C'est une petite révolution fromagère, tant professionnelle que gustative, qui pourrait se jouer dans les caves et grottes d'affinage. Ce tissu, breveté depuis l'an dernier dans six pays européens et en voie de l’être au niveau mondial, permet d'emballer les meules de fromage lorsqu'elles sortent de leur bain de sel, juste avant d'entrer en phase de maturation et d'affinage.
Cette nouvelle technique peut être utilisée avec les fromages à pâte dure (Gruyère, Emmental ou Sbrinz, par exemple) et mi-dure (Raclette, Tilsit, Vacherin fribourgeois ou Appenzeller).
Retourner et frotter les meules, du passé?
Sa recette reste évidemment secrète, mais ses bénéfices sont prometteurs. Du côté des fromagers, la maturation est plus rapide et il n'est plus nécessaire de retourner les meules et de les frotter tous les jours. Il suffit de le faire de temps à autre, pour les humidifier et évidemment adjoindre les bactéries et levures spécifiques à chaque variété.
Par ailleurs, le changement climatique rend de plus en plus difficile de maintenir température et taux d’humidité dans les caves. Ce tissu pourrait permettre de compenser ce problème.

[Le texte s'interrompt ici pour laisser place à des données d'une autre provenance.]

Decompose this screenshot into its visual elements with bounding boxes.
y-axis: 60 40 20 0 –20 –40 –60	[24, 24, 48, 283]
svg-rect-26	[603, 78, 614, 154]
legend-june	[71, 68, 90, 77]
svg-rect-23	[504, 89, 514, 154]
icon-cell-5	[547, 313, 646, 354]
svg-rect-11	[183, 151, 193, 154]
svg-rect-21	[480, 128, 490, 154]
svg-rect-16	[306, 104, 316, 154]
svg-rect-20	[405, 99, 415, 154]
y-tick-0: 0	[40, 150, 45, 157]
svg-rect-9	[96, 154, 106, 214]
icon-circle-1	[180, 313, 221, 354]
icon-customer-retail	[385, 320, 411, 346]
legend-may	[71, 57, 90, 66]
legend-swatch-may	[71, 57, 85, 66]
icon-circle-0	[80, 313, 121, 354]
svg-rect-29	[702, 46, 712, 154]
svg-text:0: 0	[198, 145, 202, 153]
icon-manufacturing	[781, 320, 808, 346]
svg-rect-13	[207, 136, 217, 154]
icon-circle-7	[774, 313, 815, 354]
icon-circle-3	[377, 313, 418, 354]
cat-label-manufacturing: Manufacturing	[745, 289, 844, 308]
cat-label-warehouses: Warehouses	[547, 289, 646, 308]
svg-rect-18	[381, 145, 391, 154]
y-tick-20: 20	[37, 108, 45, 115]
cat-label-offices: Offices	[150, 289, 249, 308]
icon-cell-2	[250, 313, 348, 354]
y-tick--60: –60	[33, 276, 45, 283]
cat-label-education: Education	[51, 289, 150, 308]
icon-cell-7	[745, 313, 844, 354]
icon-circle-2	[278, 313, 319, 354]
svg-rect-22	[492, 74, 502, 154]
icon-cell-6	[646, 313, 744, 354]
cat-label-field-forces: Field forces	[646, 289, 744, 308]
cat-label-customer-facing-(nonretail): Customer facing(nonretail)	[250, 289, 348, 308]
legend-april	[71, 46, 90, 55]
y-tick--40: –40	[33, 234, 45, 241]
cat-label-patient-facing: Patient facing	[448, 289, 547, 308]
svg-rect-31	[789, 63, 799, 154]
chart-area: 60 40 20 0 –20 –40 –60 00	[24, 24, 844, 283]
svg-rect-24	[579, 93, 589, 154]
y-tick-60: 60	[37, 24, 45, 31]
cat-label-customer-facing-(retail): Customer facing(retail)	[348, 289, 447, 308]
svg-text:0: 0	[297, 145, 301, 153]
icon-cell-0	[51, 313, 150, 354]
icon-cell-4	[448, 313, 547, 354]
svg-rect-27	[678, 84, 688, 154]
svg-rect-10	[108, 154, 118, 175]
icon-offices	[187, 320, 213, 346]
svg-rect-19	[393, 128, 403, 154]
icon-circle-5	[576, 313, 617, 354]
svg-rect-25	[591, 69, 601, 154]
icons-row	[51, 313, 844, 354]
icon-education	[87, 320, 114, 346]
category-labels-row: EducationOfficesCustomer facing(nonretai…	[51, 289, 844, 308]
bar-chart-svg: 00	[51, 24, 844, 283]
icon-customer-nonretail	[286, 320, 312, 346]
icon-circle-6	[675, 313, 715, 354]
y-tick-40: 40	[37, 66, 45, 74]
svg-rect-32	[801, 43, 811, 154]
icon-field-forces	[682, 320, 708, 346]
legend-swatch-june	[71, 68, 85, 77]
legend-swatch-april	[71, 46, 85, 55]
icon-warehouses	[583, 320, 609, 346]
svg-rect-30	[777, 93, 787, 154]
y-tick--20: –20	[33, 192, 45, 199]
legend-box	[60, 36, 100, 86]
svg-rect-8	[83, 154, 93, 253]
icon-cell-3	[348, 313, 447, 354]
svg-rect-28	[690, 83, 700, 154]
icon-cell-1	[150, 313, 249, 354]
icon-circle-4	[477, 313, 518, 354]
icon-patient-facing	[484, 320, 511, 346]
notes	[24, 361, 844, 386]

>> Voir aussi : Podcast - Nos fromages vont-ils disparaître?
Quant aux fromages eux-mêmes, leur texture sera plus onctueuse et l'arôme plus intense, car le tissu retient l’humidité à l’intérieur de la meule. La couenne (la morge, en langage technique), qui contribue au goût au fromage, se développe à la fois sur le fromage et sur le tissu. Elle sera donc plus fine, ce qui peut constituer un avantage pour certains fromages.
Incompatible avec les AOP?
Selon un article de Terre&Nature, 13 fromageries de tailles diverses ont accepté de tester la méthode. L'emballage se fait pour l'heure manuellement, mais ses inventeurs, confiants dans les avantages de leur trouvaille, travaillent déjà à la mise au point d’une machine à emballer.
Celle-ci pourrait toutefois poser problème, notamment en termes de compatibilité avec les règles actuelles de fabrication des appellations d'origine protégées (AOP). L'interprofession du Gruyère, notamment, la rejette.